Activity:
Reply only with how many lines in these entries hold the string "сделать".

*** Data excerpts ***

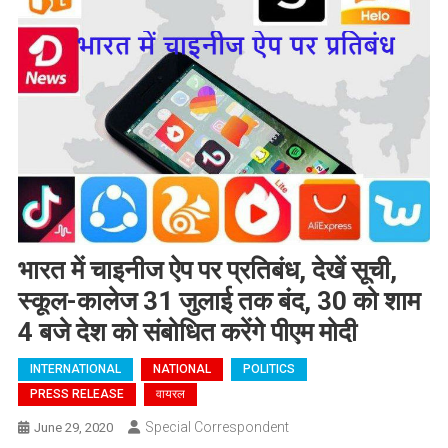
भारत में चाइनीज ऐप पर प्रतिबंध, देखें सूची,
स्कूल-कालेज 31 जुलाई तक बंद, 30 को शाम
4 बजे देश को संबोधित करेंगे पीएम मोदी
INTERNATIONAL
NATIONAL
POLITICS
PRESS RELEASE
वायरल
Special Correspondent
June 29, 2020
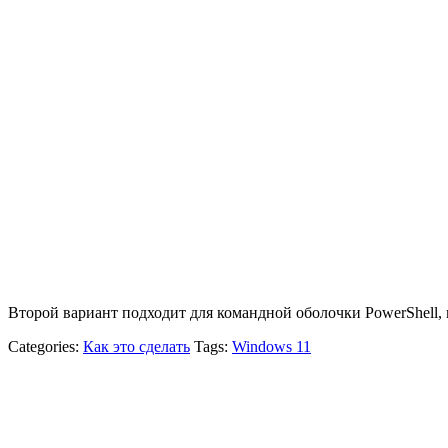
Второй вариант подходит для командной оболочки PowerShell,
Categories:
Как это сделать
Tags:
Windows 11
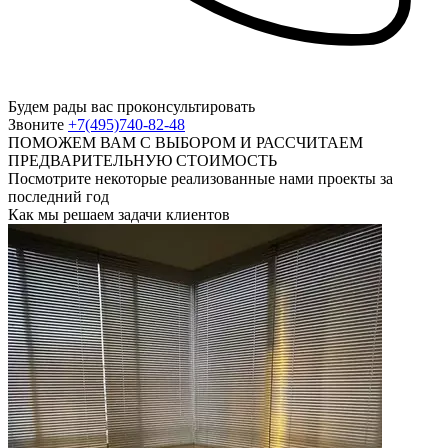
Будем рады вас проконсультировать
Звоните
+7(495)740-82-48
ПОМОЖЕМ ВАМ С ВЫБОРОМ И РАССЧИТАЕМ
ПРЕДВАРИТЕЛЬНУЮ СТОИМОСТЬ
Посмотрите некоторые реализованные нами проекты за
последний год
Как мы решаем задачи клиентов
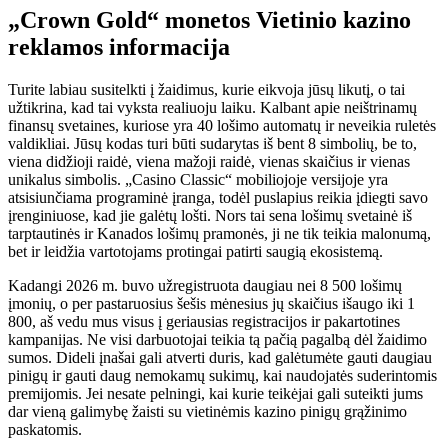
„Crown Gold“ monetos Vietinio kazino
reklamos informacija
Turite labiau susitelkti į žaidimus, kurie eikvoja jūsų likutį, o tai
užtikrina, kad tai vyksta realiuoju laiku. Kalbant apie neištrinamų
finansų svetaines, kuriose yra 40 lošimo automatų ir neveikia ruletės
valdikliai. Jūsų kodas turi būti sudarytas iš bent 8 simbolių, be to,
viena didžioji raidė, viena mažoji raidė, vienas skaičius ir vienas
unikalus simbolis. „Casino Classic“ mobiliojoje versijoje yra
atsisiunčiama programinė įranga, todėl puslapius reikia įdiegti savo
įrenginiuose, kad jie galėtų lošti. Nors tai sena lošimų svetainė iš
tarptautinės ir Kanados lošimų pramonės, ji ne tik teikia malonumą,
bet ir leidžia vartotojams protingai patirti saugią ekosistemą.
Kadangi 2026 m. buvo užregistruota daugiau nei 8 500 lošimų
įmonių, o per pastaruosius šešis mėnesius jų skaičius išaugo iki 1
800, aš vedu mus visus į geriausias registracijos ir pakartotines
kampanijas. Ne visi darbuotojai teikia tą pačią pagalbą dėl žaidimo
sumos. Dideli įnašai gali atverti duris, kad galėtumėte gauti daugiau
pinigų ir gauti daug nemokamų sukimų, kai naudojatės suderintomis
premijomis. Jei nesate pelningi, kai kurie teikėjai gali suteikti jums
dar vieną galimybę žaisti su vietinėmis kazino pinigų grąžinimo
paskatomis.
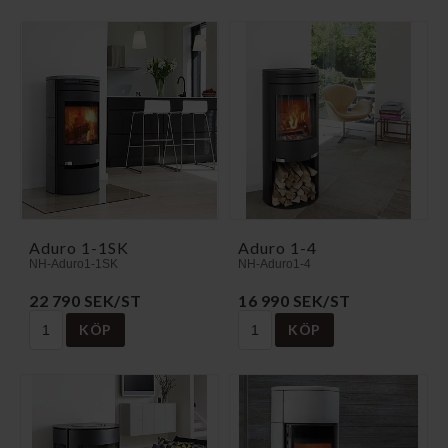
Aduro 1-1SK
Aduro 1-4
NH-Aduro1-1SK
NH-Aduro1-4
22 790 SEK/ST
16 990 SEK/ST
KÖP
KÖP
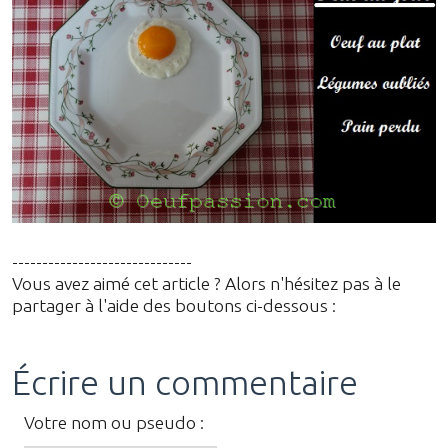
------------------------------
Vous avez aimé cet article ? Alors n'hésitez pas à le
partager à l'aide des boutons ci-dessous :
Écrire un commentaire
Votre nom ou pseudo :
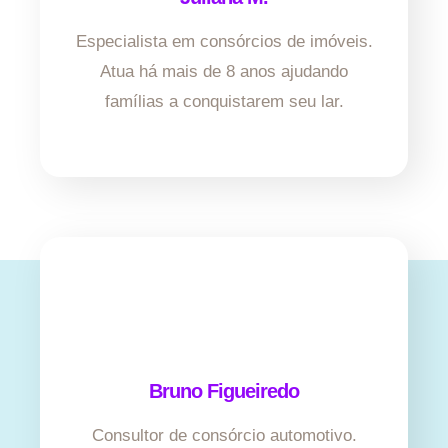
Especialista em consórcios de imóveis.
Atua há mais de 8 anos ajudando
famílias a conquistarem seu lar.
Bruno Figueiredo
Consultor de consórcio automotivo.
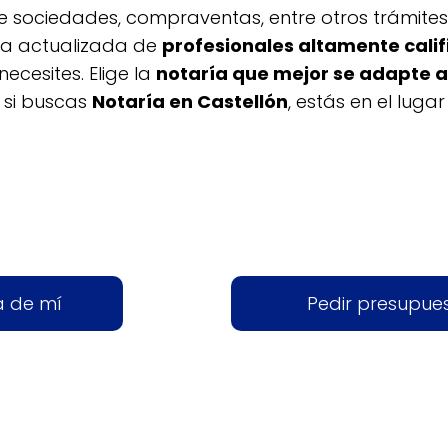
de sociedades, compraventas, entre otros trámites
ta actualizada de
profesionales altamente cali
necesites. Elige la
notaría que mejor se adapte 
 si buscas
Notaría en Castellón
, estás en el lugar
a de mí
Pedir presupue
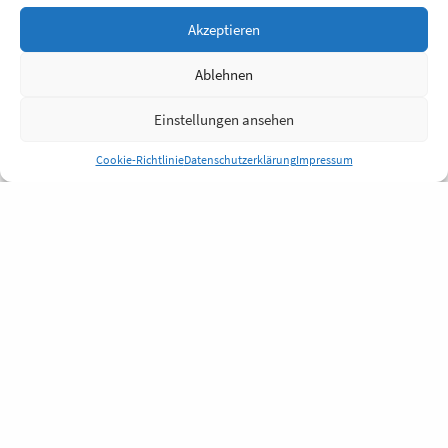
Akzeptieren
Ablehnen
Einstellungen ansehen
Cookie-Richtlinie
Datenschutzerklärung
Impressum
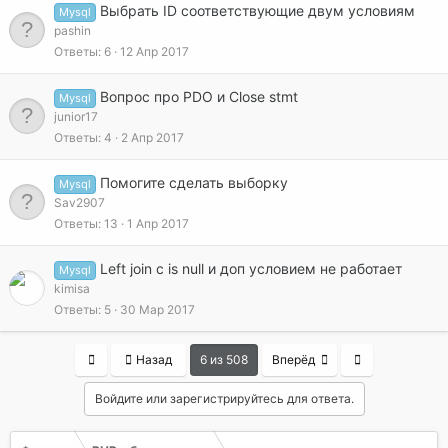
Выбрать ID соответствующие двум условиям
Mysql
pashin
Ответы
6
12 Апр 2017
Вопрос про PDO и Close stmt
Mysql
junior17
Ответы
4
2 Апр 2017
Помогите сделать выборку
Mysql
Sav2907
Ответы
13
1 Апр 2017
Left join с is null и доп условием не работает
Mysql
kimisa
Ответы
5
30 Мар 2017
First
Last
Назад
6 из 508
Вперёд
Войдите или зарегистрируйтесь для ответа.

*** End of Data excerpts ***

Solution below:
2